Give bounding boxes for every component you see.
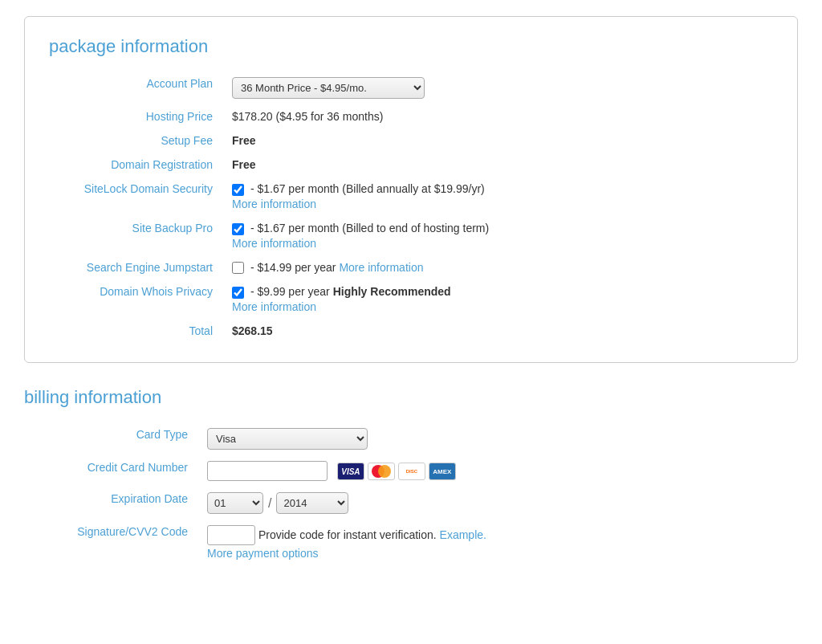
setup-fee-label: Setup Fee [49, 128, 226, 153]
billing-section: billing information Card Type Visa Maste… [24, 387, 798, 585]
expiration-date-value: 010203 040506 070809 101112 / 2014201520… [201, 487, 798, 520]
search-engine-price-text: - $14.99 per year [250, 261, 336, 274]
expiration-date-label: Expiration Date [24, 487, 201, 520]
credit-card-value: VISA DISC AMEX [201, 455, 798, 487]
sitelock-value: - $1.67 per month (Billed annually at $1… [226, 177, 773, 216]
account-plan-select[interactable]: 36 Month Price - $4.95/mo. 24 Month Pric… [232, 77, 425, 99]
sitelock-checkbox[interactable] [232, 184, 244, 196]
credit-card-row: Credit Card Number VISA DISC AMEX [24, 455, 798, 487]
hosting-price-label: Hosting Price [49, 104, 226, 128]
card-type-row: Card Type Visa MasterCard Discover Ameri… [24, 422, 798, 455]
domain-whois-checkbox[interactable] [232, 287, 244, 299]
domain-whois-price-text: - $9.99 per year [250, 285, 330, 298]
hosting-price-value: $178.20 ($4.95 for 36 months) [226, 104, 773, 128]
package-form-table: Account Plan 36 Month Price - $4.95/mo. … [49, 71, 773, 343]
card-type-label: Card Type [24, 422, 201, 455]
account-plan-row: Account Plan 36 Month Price - $4.95/mo. … [49, 71, 773, 104]
package-section-title: package information [49, 36, 773, 57]
package-section: package information Account Plan 36 Mont… [24, 16, 798, 363]
cvv-example-link[interactable]: Example. [440, 528, 486, 541]
setup-fee-row: Setup Fee Free [49, 128, 773, 153]
domain-registration-value: Free [232, 158, 256, 171]
account-plan-label: Account Plan [49, 71, 226, 104]
search-engine-label: Search Engine Jumpstart [49, 255, 226, 280]
site-backup-checkbox[interactable] [232, 223, 244, 235]
card-icons-group: VISA DISC AMEX [337, 463, 456, 480]
setup-fee-value: Free [232, 134, 256, 147]
mastercard-icon [368, 463, 395, 480]
domain-whois-recommended: Highly Recommended [333, 285, 451, 298]
cvv-value: Provide code for instant verification. E… [201, 520, 798, 565]
cvv-input[interactable] [207, 525, 255, 545]
site-backup-price-text: - $1.67 per month (Billed to end of host… [250, 222, 489, 234]
credit-card-input[interactable] [207, 461, 328, 481]
cvv-description: Provide code for instant verification. [258, 528, 437, 541]
total-label: Total [49, 319, 226, 343]
search-engine-value: - $14.99 per year More information [226, 255, 773, 280]
hosting-price-row: Hosting Price $178.20 ($4.95 for 36 mont… [49, 104, 773, 128]
amex-icon: AMEX [429, 463, 456, 480]
billing-section-title: billing information [24, 387, 798, 408]
expiry-year-select[interactable]: 201420152016 201720182019 2020 [276, 492, 348, 514]
cvv-label: Signature/CVV2 Code [24, 520, 201, 565]
search-engine-checkbox[interactable] [232, 262, 244, 274]
total-value: $268.15 [232, 324, 273, 337]
domain-whois-value: - $9.99 per year Highly Recommended More… [226, 279, 773, 319]
credit-card-label: Credit Card Number [24, 455, 201, 487]
expiry-slash: / [268, 496, 271, 511]
expiration-date-row: Expiration Date 010203 040506 070809 101… [24, 487, 798, 520]
domain-whois-label: Domain Whois Privacy [49, 279, 226, 319]
search-engine-more-info[interactable]: More information [339, 261, 423, 274]
site-backup-value: - $1.67 per month (Billed to end of host… [226, 216, 773, 255]
domain-whois-row: Domain Whois Privacy - $9.99 per year Hi… [49, 279, 773, 319]
visa-icon: VISA [337, 463, 364, 480]
billing-form-table: Card Type Visa MasterCard Discover Ameri… [24, 422, 798, 565]
card-type-select[interactable]: Visa MasterCard Discover American Expres… [207, 428, 368, 450]
site-backup-label: Site Backup Pro [49, 216, 226, 255]
account-plan-value: 36 Month Price - $4.95/mo. 24 Month Pric… [226, 71, 773, 104]
sitelock-price-text: - $1.67 per month (Billed annually at $1… [250, 182, 485, 195]
more-payment-options-link[interactable]: More payment options [207, 547, 791, 560]
svg-point-1 [378, 465, 391, 478]
expiry-month-select[interactable]: 010203 040506 070809 101112 [207, 492, 263, 514]
sitelock-label: SiteLock Domain Security [49, 177, 226, 216]
domain-registration-label: Domain Registration [49, 153, 226, 177]
search-engine-row: Search Engine Jumpstart - $14.99 per yea… [49, 255, 773, 280]
discover-icon: DISC [398, 463, 425, 480]
card-type-value: Visa MasterCard Discover American Expres… [201, 422, 798, 455]
sitelock-more-info[interactable]: More information [232, 198, 767, 210]
site-backup-row: Site Backup Pro - $1.67 per month (Bille… [49, 216, 773, 255]
cvv-row: Signature/CVV2 Code Provide code for ins… [24, 520, 798, 565]
site-backup-more-info[interactable]: More information [232, 237, 767, 250]
domain-registration-row: Domain Registration Free [49, 153, 773, 177]
sitelock-row: SiteLock Domain Security - $1.67 per mon… [49, 177, 773, 216]
total-row: Total $268.15 [49, 319, 773, 343]
domain-whois-more-info[interactable]: More information [232, 300, 767, 313]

---

THE TASK
Return every line above where "Number" appears.

THE COMPLETED TASK
credit-card-row: Credit Card Number VISA DISC AMEX [24, 455, 798, 487]
credit-card-label: Credit Card Number [24, 455, 201, 487]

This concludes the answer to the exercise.